# ABOUT THIS EXERCISE:
Give the records below again in full, exactly as written, but without any images.

# DATA EXTRACT:
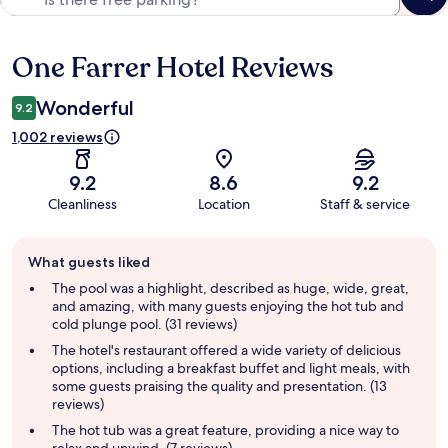
One Farrer Hotel Reviews
Reviews
Wonderful
9.2
1,002 reviews
9.2
8.6
9.2
Cleanliness
Location
Staff & service
Guest
What guests liked
review
summary
The pool was a highlight, described as huge, wide, great,
and amazing, with many guests enjoying the hot tub and
cold plunge pool. (31 reviews)
The hotel's restaurant offered a wide variety of delicious
options, including a breakfast buffet and light meals, with
some guests praising the quality and presentation. (13
reviews)
The hot tub was a great feature, providing a nice way to
relax and unwind. (7 reviews)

# REPLY TO THE TASK:
One Farrer Hotel Reviews
Reviews
Wonderful
9.2
1,002 reviews
9.2
8.6
9.2
Cleanliness
Location
Staff & service
Guest
What guests liked
review
summary
The pool was a highlight, described as huge, wide, great,
and amazing, with many guests enjoying the hot tub and
cold plunge pool. (31 reviews)
The hotel's restaurant offered a wide variety of delicious
options, including a breakfast buffet and light meals, with
some guests praising the quality and presentation. (13
reviews)
The hot tub was a great feature, providing a nice way to
relax and unwind. (7 reviews)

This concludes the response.